- ACTIVITY
Each entry must appear again exactly as it does in the source.

◆ ◆ ◆ ◆ ◆ ◆ ◆

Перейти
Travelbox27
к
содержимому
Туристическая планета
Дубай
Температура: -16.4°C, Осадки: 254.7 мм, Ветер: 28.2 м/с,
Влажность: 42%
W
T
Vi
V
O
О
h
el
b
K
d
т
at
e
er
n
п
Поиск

◆ ◆ ◆ ◆ ◆ ◆ ◆

- EXPECTED OUTPUT
Перейти
Travelbox27
к
содержимому
Туристическая планета
Дубай
Температура: -16.4°C, Осадки: 254.7 мм, Ветер: 28.2 м/с,
Влажность: 42%
W
T
Vi
V
O
О
h
el
b
K
d
т
at
e
er
n
п
Поиск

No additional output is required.